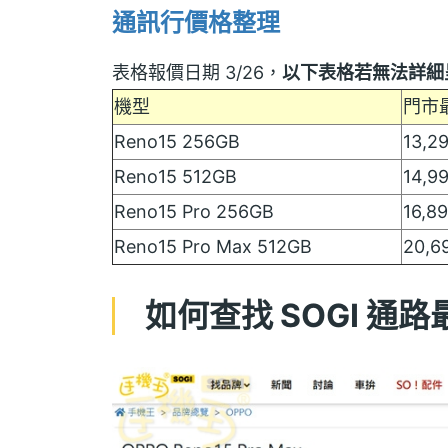
通訊行價格整理
表格報價日期 3/26，
以下表格若無法詳細
機型
門市
Reno15 256GB
13,2
Reno15 512GB
14,9
Reno15 Pro 256GB
16,8
Reno15 Pro Max 512GB
20,6
如何查找 SOGI 通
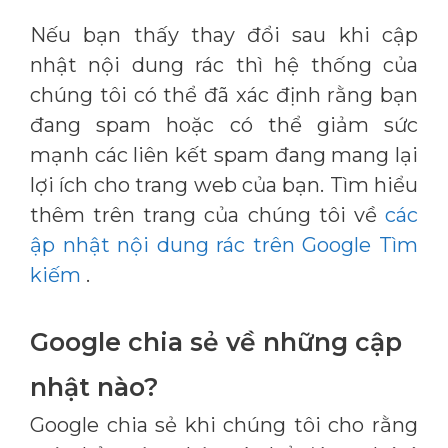
Nếu bạn thấy thay đổi sau khi cập
nhật nội dung rác thì hệ thống của
chúng tôi có thể đã xác định rằng bạn
đang spam hoặc có thể giảm sức
mạnh các liên kết spam đang mang lại
lợi ích cho trang web của bạn. Tìm hiểu
thêm trên trang của chúng tôi về
các
ập nhật nội dung rác trên Google Tìm
kiếm
.
Google chia sẻ về những cập
nhật nào?
Google chia sẻ khi chúng tôi cho rằng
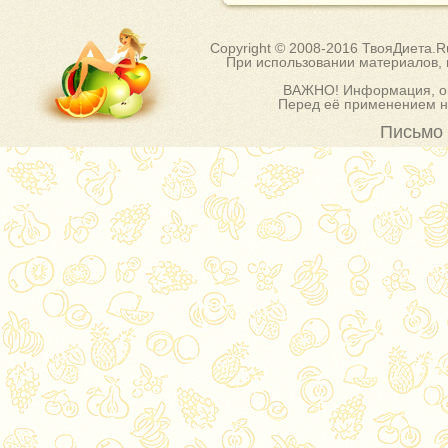
Copyright © 2008-2016 ТвояДиета.
При использовании материалов, п
ВАЖНО! Информация, оп
Перед её применением на
Письмо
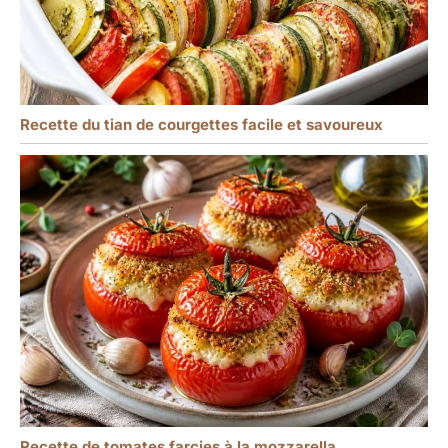
Recette du tian de courgettes facile et savoureux
Recette de tomates farcies à la mozzarella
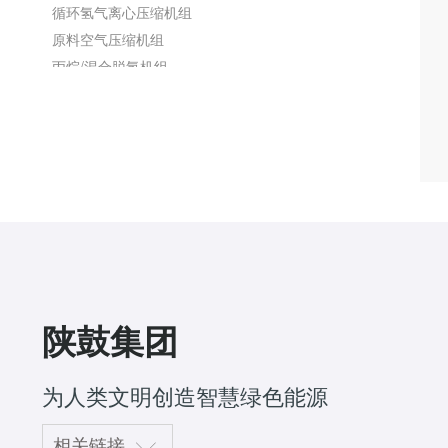
循环氢气离心压缩机组
原料空气压缩机组
丙烷/混合脱氢机组
燃气蒸汽联合发电装置燃气调压站机组
基础化工及煤化工领域用离心机组
制甲醇装置用甲醇合成气机组
煤制乙二醇装置压缩机组
合成氨装置合成气机组
化工制冷机组
水蒸气机组
膨胀机
陕鼓集团
汽轮机
为人类文明创造智慧绿色能源
高炉余压能量回收透平机组（TRT）
硝酸尾气透平机组
相关链接

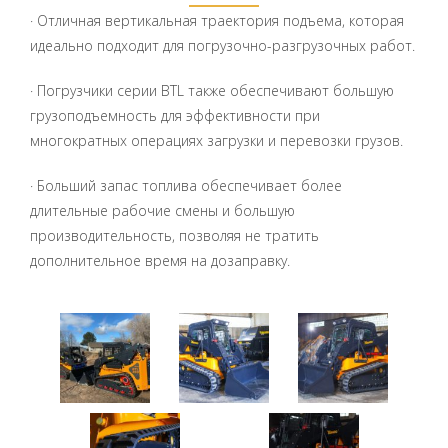
· Отличная вертикальная траектория подъема, которая
идеально подходит для погрузочно-разгрузочных работ.
· Погрузчики серии BTL также обеспечивают большую
грузоподъемность для эффективности при
многократных операциях загрузки и перевозки грузов.
· Больший запас топлива обеспечивает более
длительные рабочие смены и большую
производительность, позволяя не тратить
дополнительное время на дозаправку.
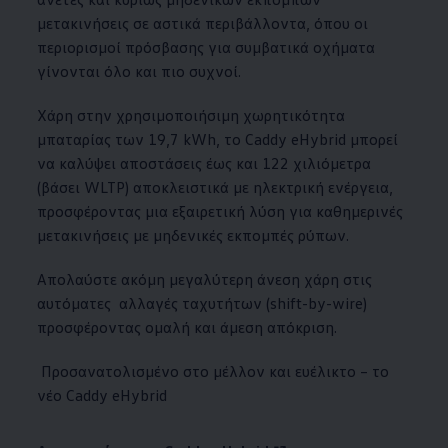
μετακινήσεις σε αστικά περιβάλλοντα, όπου οι
περιορισμοί πρόσβασης για συμβατικά οχήματα
γίνονται όλο και πιο συχνοί.
Χάρη στην χρησιμοποιήσιμη χωρητικότητα
μπαταρίας των 19,7 kWh, το Caddy eHybrid μπορεί
να καλύψει αποστάσεις έως και 122 χιλιόμετρα
(βάσει WLTP) αποκλειστικά με ηλεκτρική ενέργεια,
προσφέροντας μια εξαιρετική λύση για καθημερινές
μετακινήσεις με μηδενικές εκπομπές ρύπων.
Απολαύστε ακόμη μεγαλύτερη άνεση χάρη στις
αυτόματες αλλαγές ταχυτήτων (shift-by-wire)
προσφέροντας ομαλή και άμεση απόκριση.
Προσανατολισμένο στο μέλλον και ευέλικτο – το
νέο Caddy eHybrid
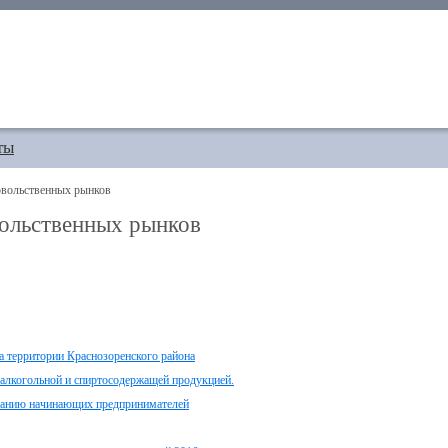
ты
овольственных рынков
вольственных рынков
а территории Краснозоренского района
лкогольной и спиртосодержащей продукцией.
ванию начинающих предпринимателей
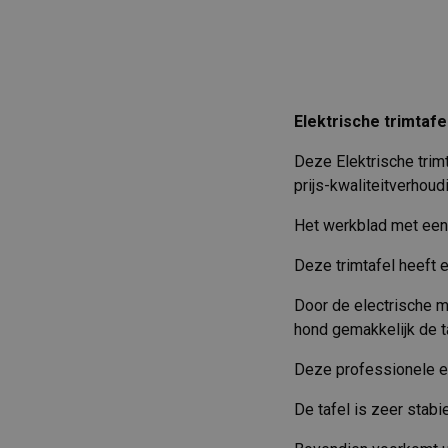
Elektrische trimtafe
Deze Elektrische trim
prijs-kwaliteitverhoud
Het werkblad met een 
Deze trimtafel heeft 
Door de electrische m
hond gemakkelijk de ta
Deze professionele el
De tafel is zeer stabi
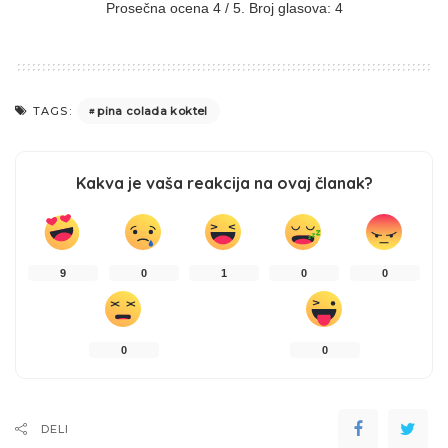
Prosečna ocena
4
/ 5. Broj glasova:
4
pina colada koktel
TAGS:
Kakva je vaša reakcija na ovaj članak?
9
0
1
0
0
0
0
DELI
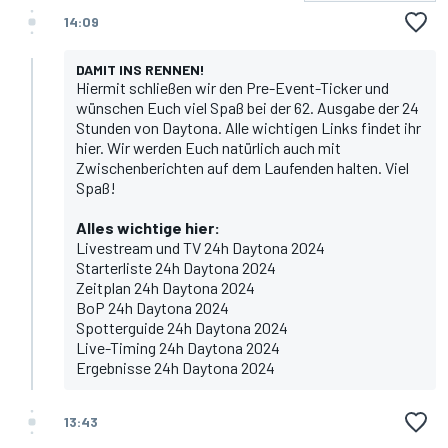
14:09
DAMIT INS RENNEN!
Hiermit schließen wir den Pre-Event-Ticker und
wünschen Euch viel Spaß bei der 62. Ausgabe der 24
Stunden von Daytona. Alle wichtigen Links findet ihr
hier. Wir werden Euch natürlich auch mit
Zwischenberichten auf dem Laufenden halten. Viel
Spaß!
Alles wichtige hier:
Livestream und TV 24h Daytona 2024
Starterliste 24h Daytona 2024
Zeitplan 24h Daytona 2024
BoP 24h Daytona 2024
Spotterguide 24h Daytona 2024
Live-Timing 24h Daytona 2024
Ergebnisse 24h Daytona 2024
13:43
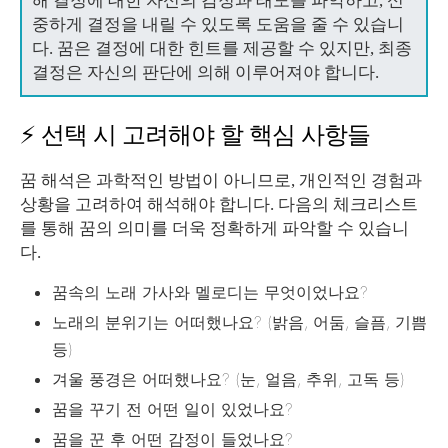
해 결정에 대한 자신의 감정과 태도를 파악하고, 신
중하게 결정을 내릴 수 있도록 도움을 줄 수 있습니
다. 꿈은 결정에 대한 힌트를 제공할 수 있지만, 최종
결정은 자신의 판단에 의해 이루어져야 합니다.
⚡ 선택 시 고려해야 할 핵심 사항들
꿈 해석은 과학적인 방법이 아니므로, 개인적인 경험과
상황을 고려하여 해석해야 합니다. 다음의 체크리스트
를 통해 꿈의 의미를 더욱 정확하게 파악할 수 있습니
다.
꿈속의 노래 가사와 멜로디는 무엇이었나요?
노래의 분위기는 어떠했나요? (밝음, 어둠, 슬픔, 기쁨
등)
겨울 풍경은 어떠했나요? (눈, 얼음, 추위, 고독 등)
꿈을 꾸기 전 어떤 일이 있었나요?
꿈을 꾼 후 어떤 감정이 들었나요?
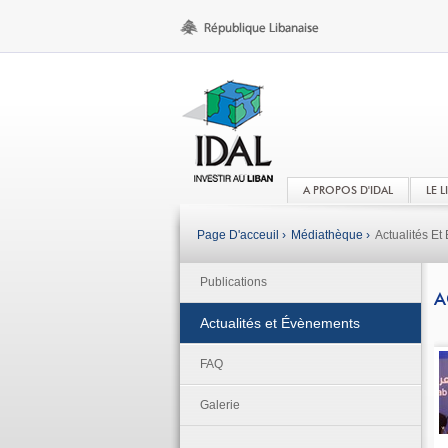
A PROPOS D'IDAL
LE 
Page D'acceuil ›
Médiathèque ›
Actualités E
Publications
A
Actualités et Évènements
FAQ
Galerie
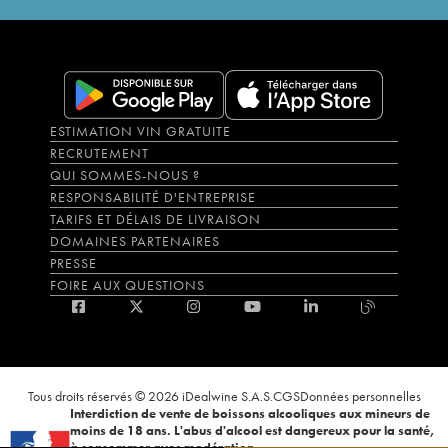
ESTIMATION VIN GRATUITE
RECRUTEMENT
QUI SOMMES-NOUS ?
RESPONSABILITÉ D'ENTREPRISE
TARIFS ET DÉLAIS DE LIVRAISON
DOMAINES PARTENAIRES
PRESSE
FOIRE AUX QUESTIONS
Tous droits réservés © 2026 iDealwine S.A.S.
CGS
Données personnelles
Interdiction de vente de boissons alcooliques aux mineurs de
moins de 18 ans. L'abus d'alcool est dangereux pour la santé,
à consommer avec modération.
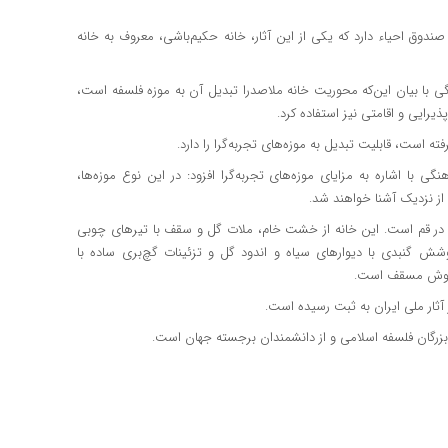
 قابل‌واگذاری از سوی صندوق احیاء دارد که یکی از این آثار، خانه حکیم‌باشی، معروف به خانه
هنگی با بیان این‌که محوریت خانه ملاصدرا تبدیل آن به موزه فلسفه است،
یرایی و اقامتی نیز استفاده کرد.
ته است، قابلیت تبدیل به موزه‌های تجربه‌گرا را دارد.
نگی با اشاره به مزایای موزه‌های تجربه‌گرا افزود: در این نوع موزه‌ها،
از نزدیک آشنا خواهند شد.
ند در قم است. این خانه از خشت خام، ملات گل و سقف با تیر‌های چوبی
ش گنبدی با دیوار‌های سیاه و اندود گل و تزئینات گچ‌بری ساده با
ارگوش مسقف است.
 بزرگان فلسفه اسلامی و از دانشمندان برجسته جهان است.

***

Every record is to be repeated exactly, and no picture is carried over.

* **EXERCISE RESPONSE**
通訊行價格整理
表格報價日期 3/26，
以下表格若無法詳細
機型
門市
Reno15 256GB
13,2
Reno15 512GB
14,9
Reno15 Pro 256GB
16,8
Reno15 Pro Max 512GB
20,6
如何查找 SOGI 通
Nếu bạn thấy thay đổi sau khi cập
nhật nội dung rác thì hệ thống của
chúng tôi có thể đã xác định rằng bạn
đang spam hoặc có thể giảm sức
mạnh các liên kết spam đang mang lại
lợi ích cho trang web của bạn. Tìm hiểu
thêm trên trang của chúng tôi về
các
ập nhật nội dung rác trên Google Tìm
kiếm
.
Google chia sẻ về những cập
nhật nào?
Google chia sẻ khi chúng tôi cho rằng
Copyright © 2008-2016 ТвояДиета.
При использовании материалов, п
ВАЖНО! Информация, оп
Перед её применением на
Письмо
Recette du tian de courgettes facile et savoureux
Recette de tomates farcies à la mozzarella
循环氢气离心压缩机组
原料空气压缩机组
丙烷/混合脱氢机组
燃气蒸汽联合发电装置燃气调压站机组
基础化工及煤化工领域用离心机组
制甲醇装置用甲醇合成气机组
煤制乙二醇装置压缩机组
合成氨装置合成气机组
化工制冷机组
水蒸气机组
膨胀机
陕鼓集团
汽轮机
为人类文明创造智慧绿色能源
高炉余压能量回收透平机组（TRT）
硝酸尾气透平机组
相关链接

· Отличная вертикальная траектория подъема, которая
идеально подходит для погрузочно-разгрузочных работ.
· Погрузчики серии BTL также обеспечивают большую
грузоподъемность для эффективности при
многократных операциях загрузки и перевозки грузов.
· Больший запас топлива обеспечивает более
длительные рабочие смены и большую
производительность, позволяя не тратить
дополнительное время на дозаправку.
μετακινήσεις σε αστικά περιβάλλοντα, όπου οι
περιορισμοί πρόσβασης για συμβατικά οχήματα
γίνονται όλο και πιο συχνοί.
Χάρη στην χρησιμοποιήσιμη χωρητικότητα
μπαταρίας των 19,7 kWh, το Caddy eHybrid μπορεί
να καλύψει αποστάσεις έως και 122 χιλιόμετρα
(βάσει WLTP) αποκλειστικά με ηλεκτρική ενέργεια,
προσφέροντας μια εξαιρετική λύση για καθημερινές
μετακινήσεις με μηδενικές εκπομπές ρύπων.
Απολαύστε ακόμη μεγαλύτερη άνεση χάρη στις
αυτόματες αλλαγές ταχυτήτων (shift-by-wire)
προσφέροντας ομαλή και άμεση απόκριση.
Προσανατολισμένο στο μέλλον και ευέλικτο – το
νέο Caddy eHybrid
ты
овольственных рынков
вольственных рынков
а территории Краснозоренского района
лкогольной и спиртосодержащей продукцией.
ванию начинающих предпринимателей
Elektrische trimtafe
Deze Elektrische trim
prijs-kwaliteitverhoud
Het werkblad met een 
Deze trimtafel heeft 
Door de electrische m
hond gemakkelijk de ta
Deze professionele el
De tafel is zeer stabi
Prosečna ocena
4
/ 5. Broj glasova:
4
pina colada koktel
TAGS:
Kakva je vaša reakcija na ovaj članak?
9
0
1
0
0
0
0
DELI
14:09
DAMIT INS RENNEN!
Hiermit schließen wir den Pre-Event-Ticker und
wünschen Euch viel Spaß bei der 62. Ausgabe der 24
Stunden von Daytona. Alle wichtigen Links findet ihr
hier. Wir werden Euch natürlich auch mit
Zwischenberichten auf dem Laufenden halten. Viel
Spaß!
Alles wichtige hier:
Livestream und TV 24h Daytona 2024
Starterliste 24h Daytona 2024
Zeitplan 24h Daytona 2024
BoP 24h Daytona 2024
Spotterguide 24h Daytona 2024
Live-Timing 24h Daytona 2024
Ergebnisse 24h Daytona 2024
13:43
해 결정에 대한 자신의 감정과 태도를 파악하고, 신
중하게 결정을 내릴 수 있도록 도움을 줄 수 있습니
다. 꿈은 결정에 대한 힌트를 제공할 수 있지만, 최종
결정은 자신의 판단에 의해 이루어져야 합니다.
⚡ 선택 시 고려해야 할 핵심 사항들
꿈 해석은 과학적인 방법이 아니므로, 개인적인 경험과
상황을 고려하여 해석해야 합니다. 다음의 체크리스트
를 통해 꿈의 의미를 더욱 정확하게 파악할 수 있습니
다.
꿈속의 노래 가사와 멜로디는 무엇이었나요?
노래의 분위기는 어떠했나요? (밝음, 어둠, 슬픔, 기쁨
등)
겨울 풍경은 어떠했나요? (눈, 얼음, 추위, 고독 등)
꿈을 꾸기 전 어떤 일이 있었나요?
꿈을 꾼 후 어떤 감정이 들었나요?
A PROPOS D'IDAL
LE 
Page D'acceuil ›
Médiathèque ›
Actualités E
Publications
A
Actualités et Évènements
FAQ
Galerie
ESTIMATION VIN GRATUITE
RECRUTEMENT
QUI SOMMES-NOUS ?
RESPONSABILITÉ D'ENTREPRISE
TARIFS ET DÉLAIS DE LIVRAISON
DOMAINES PARTENAIRES
PRESSE
FOIRE AUX QUESTIONS
Tous droits réservés © 2026 iDealwine S.A.S.
CGS
Données personnelles
Interdiction de vente de boissons alcooliques aux mineurs de
moins de 18 ans. L'abus d'alcool est dangereux pour la santé,
à consommer avec modération.
 قابل‌واگذاری از سوی صندوق احیاء دارد که یکی از این آثار، خانه حکیم‌باشی، معروف به خانه
هنگی با بیان این‌که محوریت خانه ملاصدرا تبدیل آن به موزه فلسفه است،
یرایی و اقامتی نیز استفاده کرد.
ته است، قابلیت تبدیل به موزه‌های تجربه‌گرا را دارد.
نگی با اشاره به مزایای موزه‌های تجربه‌گرا افزود: در این نوع موزه‌ها،
از نزدیک آشنا خواهند شد.
ند در قم است. این خانه از خشت خام، ملات گل و سقف با تیر‌های چوبی
ش گنبدی با دیوار‌های سیاه و اندود گل و تزئینات گچ‌بری ساده با
ارگوش مسقف است.
 بزرگان فلسفه اسلامی و از دانشمندان برجسته جهان است.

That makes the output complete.